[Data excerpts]
****************

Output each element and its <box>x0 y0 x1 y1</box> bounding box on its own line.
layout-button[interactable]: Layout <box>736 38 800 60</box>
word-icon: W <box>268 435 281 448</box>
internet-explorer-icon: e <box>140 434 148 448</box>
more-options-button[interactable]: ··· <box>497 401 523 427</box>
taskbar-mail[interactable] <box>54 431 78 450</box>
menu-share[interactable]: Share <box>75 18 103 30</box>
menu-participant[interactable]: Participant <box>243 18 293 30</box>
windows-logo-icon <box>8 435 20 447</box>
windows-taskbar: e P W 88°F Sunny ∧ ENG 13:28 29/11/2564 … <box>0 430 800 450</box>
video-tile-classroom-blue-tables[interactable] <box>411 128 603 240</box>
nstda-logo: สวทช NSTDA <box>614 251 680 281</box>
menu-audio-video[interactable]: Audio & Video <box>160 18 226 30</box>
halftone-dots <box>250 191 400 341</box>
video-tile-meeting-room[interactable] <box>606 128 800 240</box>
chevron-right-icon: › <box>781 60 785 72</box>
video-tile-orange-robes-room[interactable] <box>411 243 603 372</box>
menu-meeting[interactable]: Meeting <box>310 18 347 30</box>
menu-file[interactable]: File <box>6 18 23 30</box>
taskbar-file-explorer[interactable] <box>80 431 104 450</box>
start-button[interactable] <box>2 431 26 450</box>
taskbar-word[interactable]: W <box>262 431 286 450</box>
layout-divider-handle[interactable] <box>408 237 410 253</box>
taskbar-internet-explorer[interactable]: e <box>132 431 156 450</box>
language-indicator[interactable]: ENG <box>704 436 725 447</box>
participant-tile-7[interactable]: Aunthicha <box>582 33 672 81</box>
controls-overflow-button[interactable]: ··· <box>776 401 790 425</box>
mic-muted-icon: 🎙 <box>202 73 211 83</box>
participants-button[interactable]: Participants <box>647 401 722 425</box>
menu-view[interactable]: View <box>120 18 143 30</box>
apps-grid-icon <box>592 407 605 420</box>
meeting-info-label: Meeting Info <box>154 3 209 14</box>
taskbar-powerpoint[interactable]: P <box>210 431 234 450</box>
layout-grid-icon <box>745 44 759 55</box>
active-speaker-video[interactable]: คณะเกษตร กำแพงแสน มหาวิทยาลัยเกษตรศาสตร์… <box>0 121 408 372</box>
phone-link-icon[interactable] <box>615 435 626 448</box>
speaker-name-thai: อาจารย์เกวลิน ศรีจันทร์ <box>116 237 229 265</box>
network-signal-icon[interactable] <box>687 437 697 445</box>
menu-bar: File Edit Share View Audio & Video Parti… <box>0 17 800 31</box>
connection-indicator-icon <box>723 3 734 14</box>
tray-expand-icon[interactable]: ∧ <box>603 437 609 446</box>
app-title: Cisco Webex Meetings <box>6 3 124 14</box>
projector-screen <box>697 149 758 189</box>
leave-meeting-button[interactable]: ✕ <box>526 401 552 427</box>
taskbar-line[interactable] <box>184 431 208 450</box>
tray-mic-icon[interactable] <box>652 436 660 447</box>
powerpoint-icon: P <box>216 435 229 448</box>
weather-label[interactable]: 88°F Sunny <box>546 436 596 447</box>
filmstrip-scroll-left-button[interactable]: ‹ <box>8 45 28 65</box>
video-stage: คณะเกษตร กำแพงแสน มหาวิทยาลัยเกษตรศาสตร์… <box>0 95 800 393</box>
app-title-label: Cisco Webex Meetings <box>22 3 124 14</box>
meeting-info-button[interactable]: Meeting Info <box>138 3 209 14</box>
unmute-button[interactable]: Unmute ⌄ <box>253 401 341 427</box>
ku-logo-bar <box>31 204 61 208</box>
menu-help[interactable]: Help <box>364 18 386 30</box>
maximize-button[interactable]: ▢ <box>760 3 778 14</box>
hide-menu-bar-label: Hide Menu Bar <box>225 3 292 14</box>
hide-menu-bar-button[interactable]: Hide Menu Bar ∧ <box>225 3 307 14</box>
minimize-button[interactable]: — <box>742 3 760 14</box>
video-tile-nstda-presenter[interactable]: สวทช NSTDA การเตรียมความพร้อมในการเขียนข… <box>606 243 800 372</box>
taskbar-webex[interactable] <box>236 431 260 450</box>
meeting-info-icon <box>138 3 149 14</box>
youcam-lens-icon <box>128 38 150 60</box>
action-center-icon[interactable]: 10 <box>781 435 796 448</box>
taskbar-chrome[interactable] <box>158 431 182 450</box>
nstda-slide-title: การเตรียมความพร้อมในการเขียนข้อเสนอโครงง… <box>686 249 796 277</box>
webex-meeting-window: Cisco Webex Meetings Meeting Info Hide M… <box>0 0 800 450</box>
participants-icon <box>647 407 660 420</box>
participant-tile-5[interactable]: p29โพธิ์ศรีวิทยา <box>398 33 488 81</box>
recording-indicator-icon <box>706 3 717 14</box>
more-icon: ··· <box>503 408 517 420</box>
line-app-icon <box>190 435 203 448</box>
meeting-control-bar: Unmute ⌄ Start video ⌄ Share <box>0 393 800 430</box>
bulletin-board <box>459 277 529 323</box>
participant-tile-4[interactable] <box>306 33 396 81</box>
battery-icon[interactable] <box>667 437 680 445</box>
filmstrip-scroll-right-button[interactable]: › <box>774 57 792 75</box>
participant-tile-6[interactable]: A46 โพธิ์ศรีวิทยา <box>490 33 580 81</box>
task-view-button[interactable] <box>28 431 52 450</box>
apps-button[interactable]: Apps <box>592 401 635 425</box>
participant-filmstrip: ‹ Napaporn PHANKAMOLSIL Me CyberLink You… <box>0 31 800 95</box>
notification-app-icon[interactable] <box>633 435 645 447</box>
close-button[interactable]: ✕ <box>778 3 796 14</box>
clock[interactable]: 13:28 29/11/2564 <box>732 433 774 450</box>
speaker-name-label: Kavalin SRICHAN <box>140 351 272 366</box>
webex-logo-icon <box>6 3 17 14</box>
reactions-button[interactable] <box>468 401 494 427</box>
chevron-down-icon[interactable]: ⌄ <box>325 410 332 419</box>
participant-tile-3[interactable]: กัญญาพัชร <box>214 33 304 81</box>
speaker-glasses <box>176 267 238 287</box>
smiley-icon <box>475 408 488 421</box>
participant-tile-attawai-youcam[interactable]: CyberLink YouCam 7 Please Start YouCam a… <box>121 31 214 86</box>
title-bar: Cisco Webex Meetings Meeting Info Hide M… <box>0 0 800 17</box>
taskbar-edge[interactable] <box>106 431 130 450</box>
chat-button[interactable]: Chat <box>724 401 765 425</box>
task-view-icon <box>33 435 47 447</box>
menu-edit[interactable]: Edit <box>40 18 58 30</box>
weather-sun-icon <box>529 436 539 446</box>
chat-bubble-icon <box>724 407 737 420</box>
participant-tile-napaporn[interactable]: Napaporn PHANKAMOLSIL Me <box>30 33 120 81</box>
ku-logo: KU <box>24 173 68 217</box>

****************

> **WHAT YOU WILL DO**: Produce a verbatim copy of each record above.

> **FINISHED EXERCISE**:
Output each element and its <box>x0 y0 x1 y1</box> bounding box on its own line.
layout-button[interactable]: Layout <box>736 38 800 60</box>
word-icon: W <box>268 435 281 448</box>
internet-explorer-icon: e <box>140 434 148 448</box>
more-options-button[interactable]: ··· <box>497 401 523 427</box>
taskbar-mail[interactable] <box>54 431 78 450</box>
menu-share[interactable]: Share <box>75 18 103 30</box>
menu-participant[interactable]: Participant <box>243 18 293 30</box>
windows-logo-icon <box>8 435 20 447</box>
windows-taskbar: e P W 88°F Sunny ∧ ENG 13:28 29/11/2564 … <box>0 430 800 450</box>
video-tile-classroom-blue-tables[interactable] <box>411 128 603 240</box>
nstda-logo: สวทช NSTDA <box>614 251 680 281</box>
menu-audio-video[interactable]: Audio & Video <box>160 18 226 30</box>
halftone-dots <box>250 191 400 341</box>
video-tile-meeting-room[interactable] <box>606 128 800 240</box>
chevron-right-icon: › <box>781 60 785 72</box>
video-tile-orange-robes-room[interactable] <box>411 243 603 372</box>
menu-meeting[interactable]: Meeting <box>310 18 347 30</box>
menu-file[interactable]: File <box>6 18 23 30</box>
taskbar-file-explorer[interactable] <box>80 431 104 450</box>
start-button[interactable] <box>2 431 26 450</box>
taskbar-word[interactable]: W <box>262 431 286 450</box>
layout-divider-handle[interactable] <box>408 237 410 253</box>
taskbar-internet-explorer[interactable]: e <box>132 431 156 450</box>
language-indicator[interactable]: ENG <box>704 436 725 447</box>
participant-tile-7[interactable]: Aunthicha <box>582 33 672 81</box>
controls-overflow-button[interactable]: ··· <box>776 401 790 425</box>
mic-muted-icon: 🎙 <box>202 73 211 83</box>
participants-button[interactable]: Participants <box>647 401 722 425</box>
menu-view[interactable]: View <box>120 18 143 30</box>
apps-grid-icon <box>592 407 605 420</box>
meeting-info-label: Meeting Info <box>154 3 209 14</box>
taskbar-powerpoint[interactable]: P <box>210 431 234 450</box>
layout-grid-icon <box>745 44 759 55</box>
active-speaker-video[interactable]: คณะเกษตร กำแพงแสน มหาวิทยาลัยเกษตรศาสตร์… <box>0 121 408 372</box>
phone-link-icon[interactable] <box>615 435 626 448</box>
speaker-name-thai: อาจารย์เกวลิน ศรีจันทร์ <box>116 237 229 265</box>
network-signal-icon[interactable] <box>687 437 697 445</box>
menu-bar: File Edit Share View Audio & Video Parti… <box>0 17 800 31</box>
connection-indicator-icon <box>723 3 734 14</box>
tray-expand-icon[interactable]: ∧ <box>603 437 609 446</box>
app-title: Cisco Webex Meetings <box>6 3 124 14</box>
projector-screen <box>697 149 758 189</box>
leave-meeting-button[interactable]: ✕ <box>526 401 552 427</box>
taskbar-line[interactable] <box>184 431 208 450</box>
tray-mic-icon[interactable] <box>652 436 660 447</box>
powerpoint-icon: P <box>216 435 229 448</box>
weather-label[interactable]: 88°F Sunny <box>546 436 596 447</box>
filmstrip-scroll-left-button[interactable]: ‹ <box>8 45 28 65</box>
video-stage: คณะเกษตร กำแพงแสน มหาวิทยาลัยเกษตรศาสตร์… <box>0 95 800 393</box>
app-title-label: Cisco Webex Meetings <box>22 3 124 14</box>
meeting-info-button[interactable]: Meeting Info <box>138 3 209 14</box>
unmute-button[interactable]: Unmute ⌄ <box>253 401 341 427</box>
ku-logo-bar <box>31 204 61 208</box>
menu-help[interactable]: Help <box>364 18 386 30</box>
maximize-button[interactable]: ▢ <box>760 3 778 14</box>
hide-menu-bar-label: Hide Menu Bar <box>225 3 292 14</box>
hide-menu-bar-button[interactable]: Hide Menu Bar ∧ <box>225 3 307 14</box>
minimize-button[interactable]: — <box>742 3 760 14</box>
video-tile-nstda-presenter[interactable]: สวทช NSTDA การเตรียมความพร้อมในการเขียนข… <box>606 243 800 372</box>
taskbar-webex[interactable] <box>236 431 260 450</box>
meeting-info-icon <box>138 3 149 14</box>
youcam-lens-icon <box>128 38 150 60</box>
action-center-icon[interactable]: 10 <box>781 435 796 448</box>
taskbar-chrome[interactable] <box>158 431 182 450</box>
nstda-slide-title: การเตรียมความพร้อมในการเขียนข้อเสนอโครงง… <box>686 249 796 277</box>
webex-meeting-window: Cisco Webex Meetings Meeting Info Hide M… <box>0 0 800 450</box>
participants-icon <box>647 407 660 420</box>
participant-tile-5[interactable]: p29โพธิ์ศรีวิทยา <box>398 33 488 81</box>
recording-indicator-icon <box>706 3 717 14</box>
more-icon: ··· <box>503 408 517 420</box>
line-app-icon <box>190 435 203 448</box>
meeting-control-bar: Unmute ⌄ Start video ⌄ Share <box>0 393 800 430</box>
bulletin-board <box>459 277 529 323</box>
participant-tile-4[interactable] <box>306 33 396 81</box>
battery-icon[interactable] <box>667 437 680 445</box>
filmstrip-scroll-right-button[interactable]: › <box>774 57 792 75</box>
participant-tile-6[interactable]: A46 โพธิ์ศรีวิทยา <box>490 33 580 81</box>
task-view-button[interactable] <box>28 431 52 450</box>
apps-button[interactable]: Apps <box>592 401 635 425</box>
participant-filmstrip: ‹ Napaporn PHANKAMOLSIL Me CyberLink You… <box>0 31 800 95</box>
notification-app-icon[interactable] <box>633 435 645 447</box>
close-button[interactable]: ✕ <box>778 3 796 14</box>
clock[interactable]: 13:28 29/11/2564 <box>732 433 774 450</box>
speaker-name-label: Kavalin SRICHAN <box>140 351 272 366</box>
webex-logo-icon <box>6 3 17 14</box>
reactions-button[interactable] <box>468 401 494 427</box>
chevron-down-icon[interactable]: ⌄ <box>325 410 332 419</box>
participant-tile-3[interactable]: กัญญาพัชร <box>214 33 304 81</box>
speaker-glasses <box>176 267 238 287</box>
smiley-icon <box>475 408 488 421</box>
participant-tile-attawai-youcam[interactable]: CyberLink YouCam 7 Please Start YouCam a… <box>121 31 214 86</box>
title-bar: Cisco Webex Meetings Meeting Info Hide M… <box>0 0 800 17</box>
taskbar-edge[interactable] <box>106 431 130 450</box>
chat-button[interactable]: Chat <box>724 401 765 425</box>
task-view-icon <box>33 435 47 447</box>
menu-edit[interactable]: Edit <box>40 18 58 30</box>
weather-sun-icon <box>529 436 539 446</box>
chat-bubble-icon <box>724 407 737 420</box>
participant-tile-napaporn[interactable]: Napaporn PHANKAMOLSIL Me <box>30 33 120 81</box>
ku-logo: KU <box>24 173 68 217</box>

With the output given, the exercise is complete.